A obra de Malcolm nasceu quando o New Yorker pediu uma contribuição para o especial de gastronomia. Foi
quando a jornalista desenterrou o livro de Stein que havia lido ainda na
juventude e pouco ou quase nada lembrava sobre. No capítulo sobre a comida na
Segunda Guerra Mundial não abundam precisamente os pratos e foi essa ausência
que levou Malcolm a buscar melhor sobre os assuntos que estavam escondidos no
seu entorno. Foi a chave de acesso para seus temas favoritos: a dificuldade de
apreender a verdade, a traição e a compreensão sobre a vaidade e outras debilidades
humanas.
Duas vidas acrescenta a lista das
inesquecíveis personagens de Malcolm Leon Katz, lendário entre os estudiosos de
Stein porque foi um dos raros que teve acesso irrestrito à vida de Toklas nos
anos 1950; também dá voz a outras figuras, como Edward Burns e Ulla Dydo,
autores de um artigo sobre a correspondência de Thornton Wilder no qual
revelava as conexões colaboracionistas de Stein.
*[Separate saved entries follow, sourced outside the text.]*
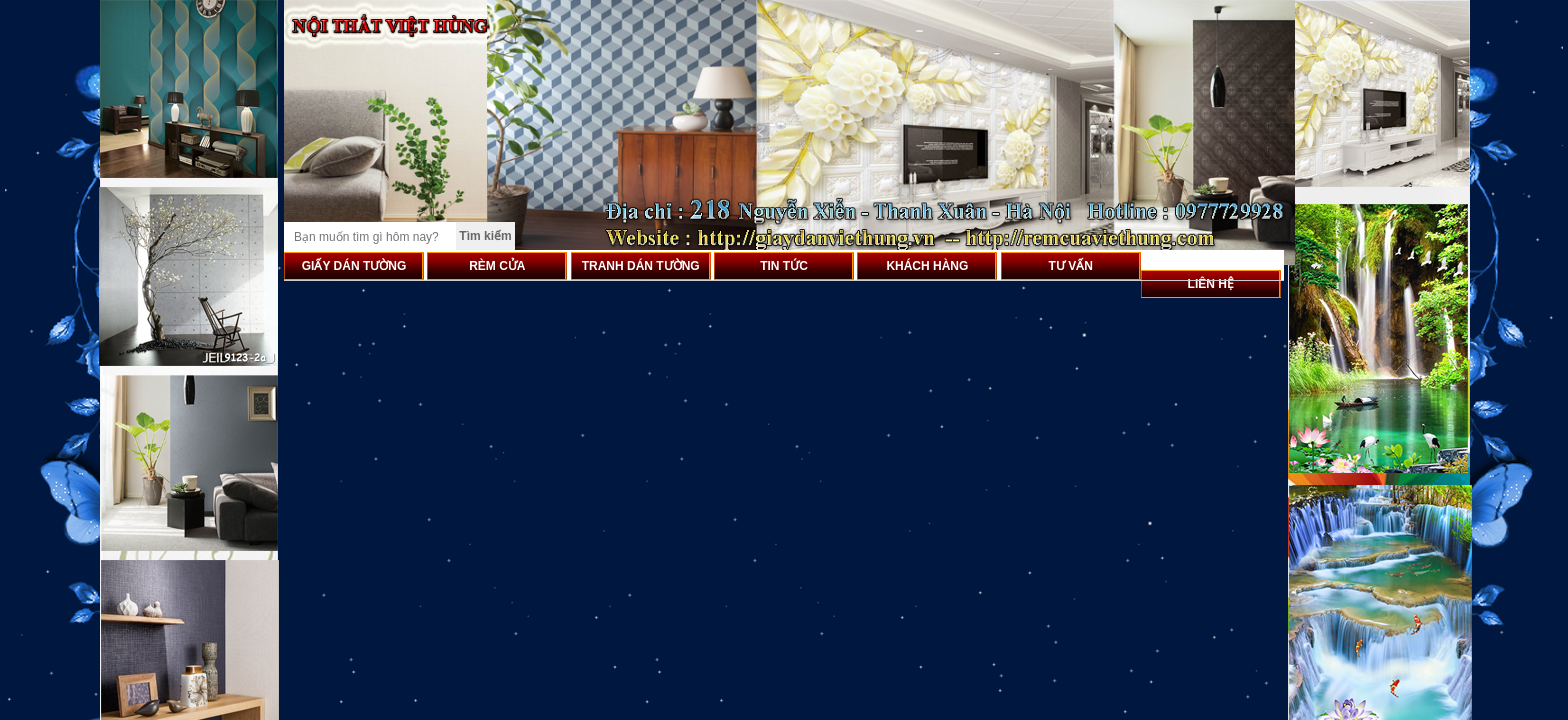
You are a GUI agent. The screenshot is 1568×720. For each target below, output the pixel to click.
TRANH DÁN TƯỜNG (641, 266)
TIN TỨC (784, 266)
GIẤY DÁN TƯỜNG (354, 266)
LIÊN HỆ (1211, 284)
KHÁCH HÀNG (927, 266)
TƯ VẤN (1071, 266)
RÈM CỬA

Trata-se de uma visita pessoal
à vida do casal. O asco que sentia Leo Stein ante a obra de sua irmã, a paixão
que governava a vida sexual das duas ou os papéis muito bem representados pelas
duas numa época perigosa. Constrói a imagem de uma extrovertida Stein e uma
abnegada Alice, encarregada de limpar, cozinhar e datilografar seus textos.
Também são
dissecados os sucessos literários de Gertrude Stein, sem reduzir-se à célebre tautologia,
apesar de enfeixados por ela: “Uma rosa é uma rosa é rosa”; um resumo sobre um ofício
pertinente e inovador para a prosa de língua inglesa. E se, por acaso, a obra não
reúne todos os ingredientes, talvez tenhamos de se deixar convencer pelas
últimas palavras atribuídas à escritora no seu leito de morte: “Se não há
pergunta tampouco há resposta”.
* Este texto é uma tradução livre para Las guerras de Gertrude y Alice, publicado aqui, em El País.